Oil prices on Wednesday clawed back some of their hefty losses from the day before as the looming U.S. sanctions against Iran came back into focus.

Front-month Brent crude oil futures were at $76.76 a barrel at 0452 GMT, 32 cents, or 0.4 percent, above their last close.

U.S. West Texas Intermediate (WTI) crude futures were at $66.58 a barrel, up 15 cents, or 0.2 percent, from their last settlement.

Brent closed down 4.3 percent and WTI dropped 4 percent in the previous session.

Saudi Energy Minister Khalid al-Falih said on Tuesday that despite expected supply disruptions from U.S. sanctions against Iran that kick in from Nov. 4, Saudi Arabia would step up to “meet any demand that materialises to ensure customers are satisfied”.

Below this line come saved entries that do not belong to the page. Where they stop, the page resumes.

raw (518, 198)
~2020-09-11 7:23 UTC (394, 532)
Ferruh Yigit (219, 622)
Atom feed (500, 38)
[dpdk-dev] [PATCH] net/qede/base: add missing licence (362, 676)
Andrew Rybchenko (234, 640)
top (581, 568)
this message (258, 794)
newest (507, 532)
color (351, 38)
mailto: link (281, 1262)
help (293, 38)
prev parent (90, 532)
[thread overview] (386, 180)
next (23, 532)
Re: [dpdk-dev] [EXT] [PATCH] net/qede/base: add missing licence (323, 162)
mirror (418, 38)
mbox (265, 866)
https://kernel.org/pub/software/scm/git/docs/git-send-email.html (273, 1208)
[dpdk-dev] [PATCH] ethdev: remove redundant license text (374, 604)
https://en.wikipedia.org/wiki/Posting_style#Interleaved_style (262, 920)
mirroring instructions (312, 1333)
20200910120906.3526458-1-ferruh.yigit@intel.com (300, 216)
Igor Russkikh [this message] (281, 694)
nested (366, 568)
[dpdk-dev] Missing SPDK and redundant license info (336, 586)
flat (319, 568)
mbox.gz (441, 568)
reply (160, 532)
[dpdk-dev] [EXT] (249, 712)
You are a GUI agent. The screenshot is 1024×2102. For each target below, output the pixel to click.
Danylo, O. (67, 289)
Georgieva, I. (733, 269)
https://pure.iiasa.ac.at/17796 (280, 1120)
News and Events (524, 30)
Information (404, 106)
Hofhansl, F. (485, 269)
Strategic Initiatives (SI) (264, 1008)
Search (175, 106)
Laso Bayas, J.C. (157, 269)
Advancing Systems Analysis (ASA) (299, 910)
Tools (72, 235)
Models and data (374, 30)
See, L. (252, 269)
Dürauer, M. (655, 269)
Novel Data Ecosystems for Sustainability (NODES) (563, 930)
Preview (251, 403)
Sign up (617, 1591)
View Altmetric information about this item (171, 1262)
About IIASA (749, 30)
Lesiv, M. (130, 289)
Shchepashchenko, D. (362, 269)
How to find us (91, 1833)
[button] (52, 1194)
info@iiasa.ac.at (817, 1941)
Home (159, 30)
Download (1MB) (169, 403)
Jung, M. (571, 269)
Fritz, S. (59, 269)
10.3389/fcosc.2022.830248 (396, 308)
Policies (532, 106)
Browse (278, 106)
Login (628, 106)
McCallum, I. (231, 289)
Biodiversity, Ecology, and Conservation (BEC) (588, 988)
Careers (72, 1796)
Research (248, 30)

Despite this, analysts said markets remained tight because of the upcoming sanctions.

“We still see Brent reaching $85 per barrel by year-end,” said U.S. bank Morgan Stanley.

In China, Iran’s biggest oil buyer, the Bank of Kunlun is set to stop handling payments from the Islamic Republic next month, appearing to bow to U.S. pressure.

Kunlun is controlled by the financial arm of state-owned China National Petroleum Corp and is the main official channel for money flows between China and Iran.

With financial ties between the two countries effectively severed from November, Chinese oil firms will need to find alternatives to Iran’s crude.

China took in 800,000 barrels per day from Iran in August, the peak for this year, according to Refinitiv Eikon trade data.

While oil supply is tightening, the demand outlook for 2019 is darkening because of concerns of a slowing economy next year.

China’s state planner said on Wednesday it would step up financial support for regions most hit by the ongoing trade war between Washington and Beijing during which both sides have slapped import tariffs on hundreds of goods.

Meanwhile, South Korea’s KOSPI-100 equity index has now fallen by nearly 19 percent over the past year, the fastest rate of decline since the financial crisis of 2008/09.

The KOSPI-100 has typically correlated closely with growth in international trade, given the South Korean economy’s strong orientation towards exports.